GEORGETOWN, Guyana (CMC) — Caribbean Community (CARICOM) countries are expected to complete the phasing out of the use of incandescent bulbs by September this year, the Guyana-based CARICOM Secretariat announced Wednesday.
It said the regional countries are undertaking the project to become more energy efficient, on the basis of a mandate from the CARICOM Energy Ministers.
The Secretariat said that the plans for the phase out programme are now being developed by the CARICOM Secretariat and the CARICOM Regional Organisation for Standards and Quality (CROSQ).
The programme will include a roadmap to reduce the import and sale of incandescent light bulbs within the region, and will guide and support countries in the establishment of regulations and actions for the phasing out exercise.
“If all goes according to the plan, incandescent bulbs will gradually be phased-out as energy efficiency standards for lighting are phased-in. The phase-out schedule could begin as early as January 2019 with the 100 watt incandescent bulbs, with further restrictions on smaller lamp sizes entering into force in incremental stages over a number of years,” the Secretariat noted.
The decision to develop the phase-out programme was taken at the recently-concluded meeting of CARICOM Energy Ministers as part of the menu of quality measures that are being undertaken to steer the Community towards energy efficiency and sector regulation.
The incandescent light bulbs have existed for 130 years and are inefficient because they waste most of their energy. They are very cheap to manufacture and purchase, but only five per cent of the input power is converted into visible light, with the remainder converted into waste heat.
Hence, they are expensive to operate and lead to high electricity bills for households and businesses that use them. The natural successors to the incandescent bulb are compact fluorescent lamps (CFLs) and Light Emitting Diodes (LEDs). These use 60-90 per cent less energy than incandescent lighting and offer a much longer lifespan, the Secretariat noted.
It said that in 2015, the CARICOM Ministers had approved energy perform standards for CFLs and LEDs. These standards protect consumers from “underperforming products” while simultaneously protecting importers of highly efficient products from competitors saturating the market with “cheaper”, low performance products.
“Effort is being made for the standards for CFLs and LEDs to be adopted at national levels before year end as an assurance of quality in the efficient lighting alternatives. This is a precursor to the removal of inefficient incandescent bulbs from CARICOM markets.”
Cuba was the first country in the world to successfully complete the phase-out of incandescent bulbs. In 2007, the Caribbean country banned the import and sale of incandescent bulbs and implemented a programme for their direct substitution with CFLs in households.
According to reports, about 116 million incandescent bulbs were replaced by CFLs in every household in Cuba, resulting in peak demand savings of about 4,000 MW and eight million tons of carbon emissions.

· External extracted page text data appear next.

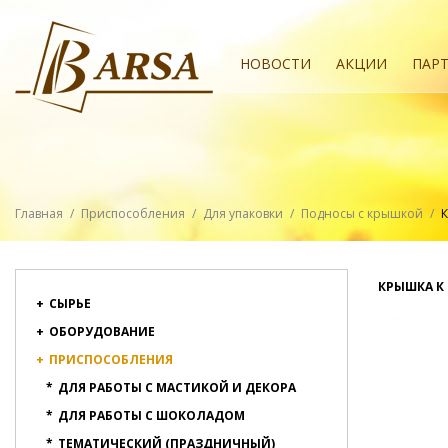
НОВОСТИ
АКЦИИ
ПАР
Главная
/
Приспособления
/
Для упаковки
/
Подносы с крышкой
/
К
КРЫШКА К
+
СЫРЬЕ
+
ОБОРУДОВАНИЕ
+
ПРИСПОСОБЛЕНИЯ
*
ДЛЯ РАБОТЫ С МАСТИКОЙ И ДЕКОРА
*
ДЛЯ РАБОТЫ С ШОКОЛАДОМ
*
ТЕМАТИЧЕСКИЙ (ПРАЗДНИЧНЫЙ)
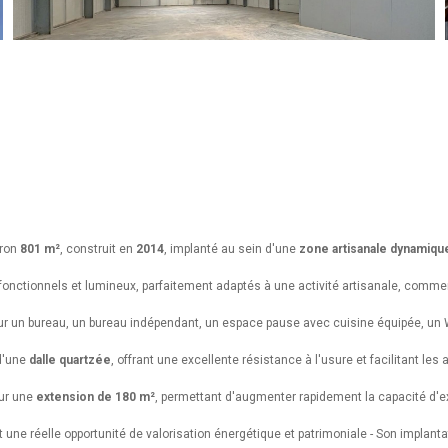
iron
801 m²
, construit en
2014
, implanté au sein d'une
zone artisanale dynamiqu
fonctionnels et lumineux, parfaitement adaptés à une activité artisanale, commerc
r un bureau,
un bureau indépendant,
un espace pause avec cuisine équipée,
un 
 d'une
dalle quartzée
, offrant une excellente résistance à l'usure et facilitant les 
ur une
extension de 180 m²
, permettant d'augmenter rapidement la capacité d'ex
t une réelle opportunité de valorisation énergétique et patrimoniale -
Son implantat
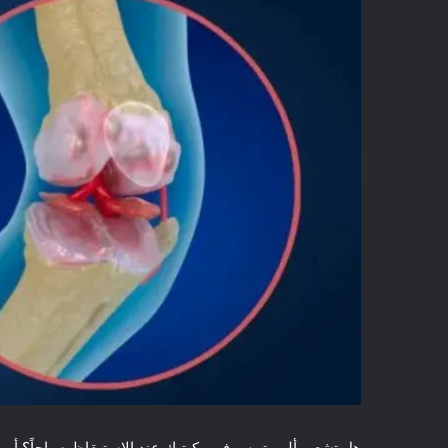
هل تشعر بألم وتيبس في ركبتيك عند الاستيقاظ صباحاً؟ 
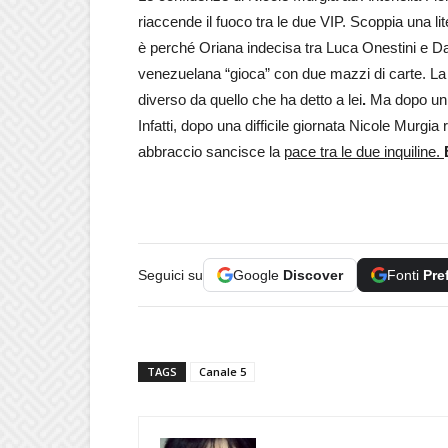
riaccende il fuoco tra le due VIP. Scoppia una li
è perché Oriana indecisa tra Luca Onestini e Dan
venezuelana “gioca” con due mazzi di carte. La M
diverso da quello che ha detto a lei
.
Ma dopo un 
Infatti, dopo una difficile giornata Nicole Murg
abbraccio sancisce la
pace tra le due inquiline.
Seguici su
Google
Discover
Fonti
Pre
TAGS
Canale 5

Among the other steps that the region has taken on the road to energy efficiency is the development of an Energy Efficiency Code for buildings within the CARICOM.
The Energy ministers at their meeting here last month also approved the 2018 International Energy Conservation Code, with the accompanying Caribbean Application Document, as the Regional Energy Efficient Building Code (REEBC).

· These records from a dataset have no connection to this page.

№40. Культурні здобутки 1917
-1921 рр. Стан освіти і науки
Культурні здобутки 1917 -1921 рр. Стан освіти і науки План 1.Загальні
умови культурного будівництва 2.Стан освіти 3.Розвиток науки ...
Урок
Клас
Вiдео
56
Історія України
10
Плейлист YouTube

The establishment of the REEBC is a very important step in creating a clear and generally-accepted framework for maximising the efficiency of the “total” energy services in buildings.
“The approval paves the way for the systematic implementation of the principles and practices related to, among other things, energy efficient lamps and lighting. The phase out of incandescent bulbs is consistent with the requirements of the recently approved Energy Efficiency Code for CARICOM buildings,” the Secretariat added.
It said within CARICOM, successful implementation of the REEBC could eliminate 15,000 barrels of imported oil and save an estimated one million US dollars in foreign exchange every day.